Every line in the data below from the one containing "generationers vaner" down to the one containing "Planlæg økonomiske pauser", both included, must be retyped exactly; no other line is to appear.

START Records for processing

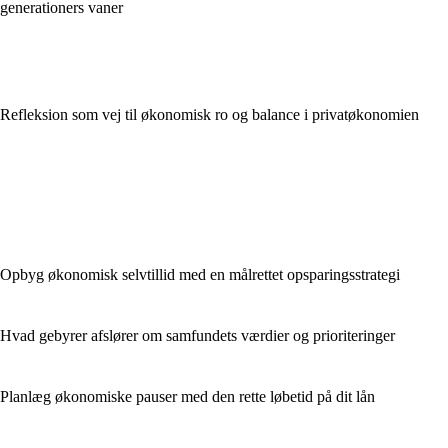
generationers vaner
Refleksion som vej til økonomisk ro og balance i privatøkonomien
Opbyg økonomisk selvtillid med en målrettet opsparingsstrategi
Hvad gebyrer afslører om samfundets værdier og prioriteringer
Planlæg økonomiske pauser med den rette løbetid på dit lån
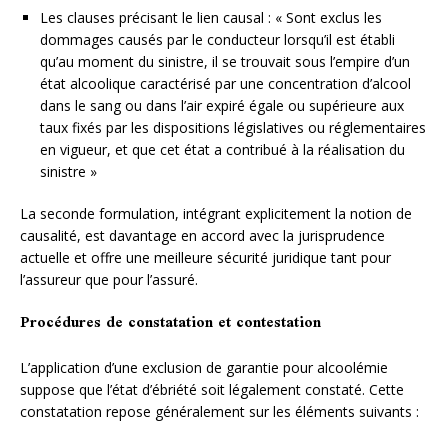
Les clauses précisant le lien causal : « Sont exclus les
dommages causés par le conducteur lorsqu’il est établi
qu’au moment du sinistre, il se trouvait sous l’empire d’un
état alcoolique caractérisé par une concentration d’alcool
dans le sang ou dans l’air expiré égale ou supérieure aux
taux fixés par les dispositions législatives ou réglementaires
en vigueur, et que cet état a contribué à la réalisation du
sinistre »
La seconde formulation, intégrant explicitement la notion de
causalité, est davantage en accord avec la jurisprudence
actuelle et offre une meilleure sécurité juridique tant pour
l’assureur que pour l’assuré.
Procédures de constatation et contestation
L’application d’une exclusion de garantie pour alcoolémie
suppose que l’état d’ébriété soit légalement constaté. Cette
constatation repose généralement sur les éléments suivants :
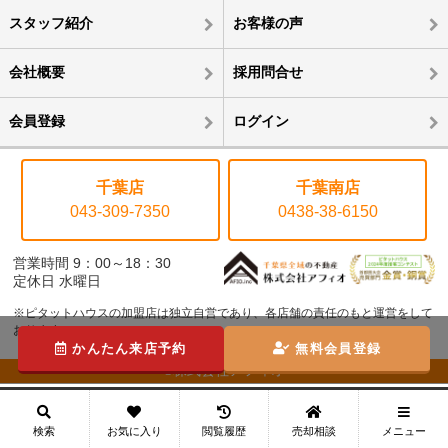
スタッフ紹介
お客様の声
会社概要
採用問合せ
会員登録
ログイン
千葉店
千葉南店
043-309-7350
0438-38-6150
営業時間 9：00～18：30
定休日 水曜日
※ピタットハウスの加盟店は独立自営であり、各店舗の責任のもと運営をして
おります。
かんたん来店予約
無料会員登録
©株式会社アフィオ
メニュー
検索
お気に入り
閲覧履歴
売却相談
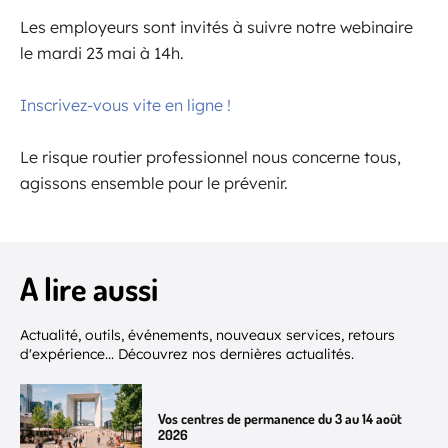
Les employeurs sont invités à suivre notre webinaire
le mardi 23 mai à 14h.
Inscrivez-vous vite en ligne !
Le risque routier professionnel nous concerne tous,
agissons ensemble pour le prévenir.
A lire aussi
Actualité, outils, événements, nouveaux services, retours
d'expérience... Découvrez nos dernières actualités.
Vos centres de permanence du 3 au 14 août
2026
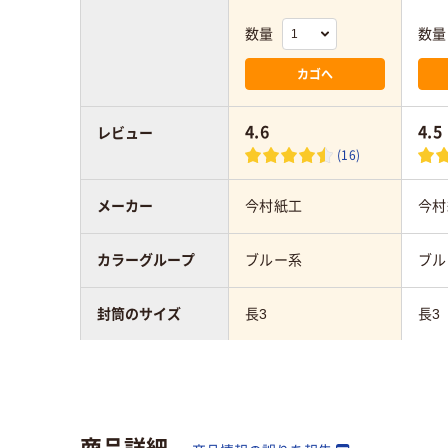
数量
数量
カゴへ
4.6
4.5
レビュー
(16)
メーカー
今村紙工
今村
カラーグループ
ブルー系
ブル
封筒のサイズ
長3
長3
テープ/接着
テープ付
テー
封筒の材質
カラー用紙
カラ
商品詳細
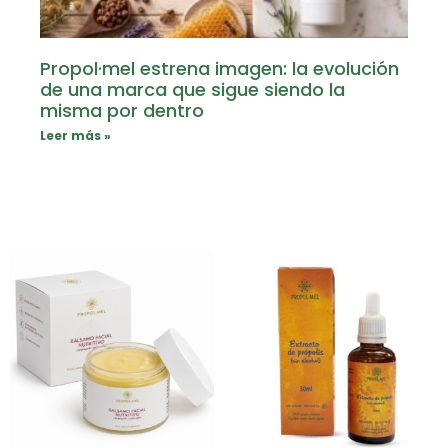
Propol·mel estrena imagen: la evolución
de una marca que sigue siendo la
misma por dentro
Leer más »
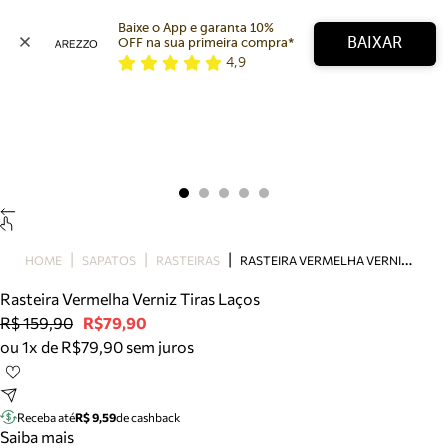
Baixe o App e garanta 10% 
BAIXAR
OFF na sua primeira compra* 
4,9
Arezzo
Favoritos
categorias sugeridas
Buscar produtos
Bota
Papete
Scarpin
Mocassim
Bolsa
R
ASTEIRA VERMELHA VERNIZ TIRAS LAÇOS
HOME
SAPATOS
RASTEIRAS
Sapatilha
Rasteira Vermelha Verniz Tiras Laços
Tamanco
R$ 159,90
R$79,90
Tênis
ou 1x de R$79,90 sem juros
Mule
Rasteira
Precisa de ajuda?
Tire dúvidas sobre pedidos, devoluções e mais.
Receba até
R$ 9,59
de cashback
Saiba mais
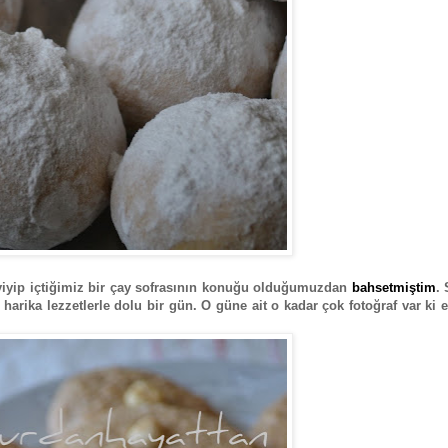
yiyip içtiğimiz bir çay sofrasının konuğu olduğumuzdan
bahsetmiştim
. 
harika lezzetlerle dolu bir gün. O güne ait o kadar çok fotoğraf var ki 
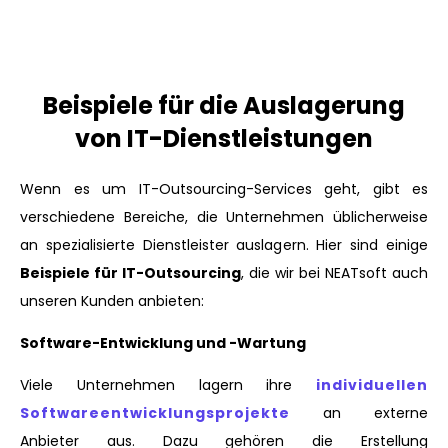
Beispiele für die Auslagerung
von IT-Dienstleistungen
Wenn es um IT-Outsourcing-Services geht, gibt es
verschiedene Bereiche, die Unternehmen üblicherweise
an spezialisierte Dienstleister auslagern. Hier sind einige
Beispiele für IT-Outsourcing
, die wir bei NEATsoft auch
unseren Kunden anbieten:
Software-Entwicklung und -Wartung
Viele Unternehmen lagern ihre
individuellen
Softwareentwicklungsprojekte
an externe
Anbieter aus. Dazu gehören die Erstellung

END Records for processing
START Records for processing

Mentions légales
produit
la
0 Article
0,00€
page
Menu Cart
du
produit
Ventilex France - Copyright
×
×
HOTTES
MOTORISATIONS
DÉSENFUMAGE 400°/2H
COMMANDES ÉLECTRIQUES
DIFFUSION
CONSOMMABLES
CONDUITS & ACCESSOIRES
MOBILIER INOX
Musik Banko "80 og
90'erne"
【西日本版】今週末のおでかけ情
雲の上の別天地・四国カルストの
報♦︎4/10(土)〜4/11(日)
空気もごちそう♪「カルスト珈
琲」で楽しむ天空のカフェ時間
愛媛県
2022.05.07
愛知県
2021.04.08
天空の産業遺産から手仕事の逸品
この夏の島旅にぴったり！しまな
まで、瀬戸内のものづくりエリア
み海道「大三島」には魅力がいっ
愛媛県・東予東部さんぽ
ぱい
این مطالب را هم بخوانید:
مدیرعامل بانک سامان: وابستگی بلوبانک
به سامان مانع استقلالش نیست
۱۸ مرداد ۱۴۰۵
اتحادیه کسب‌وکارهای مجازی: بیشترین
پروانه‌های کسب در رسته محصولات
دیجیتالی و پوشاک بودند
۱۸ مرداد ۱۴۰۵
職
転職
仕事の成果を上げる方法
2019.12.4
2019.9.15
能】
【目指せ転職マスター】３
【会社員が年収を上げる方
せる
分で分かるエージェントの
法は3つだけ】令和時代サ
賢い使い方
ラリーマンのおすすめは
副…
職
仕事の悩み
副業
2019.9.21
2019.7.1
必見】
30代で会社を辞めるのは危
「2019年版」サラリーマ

END Records for processing

▸ Response to the task:
generationers vaner
Refleksion som vej til økonomisk ro og balance i privatøkonomien
Opbyg økonomisk selvtillid med en målrettet opsparingsstrategi
Hvad gebyrer afslører om samfundets værdier og prioriteringer
Planlæg økonomiske pauser med den rette løbetid på dit lån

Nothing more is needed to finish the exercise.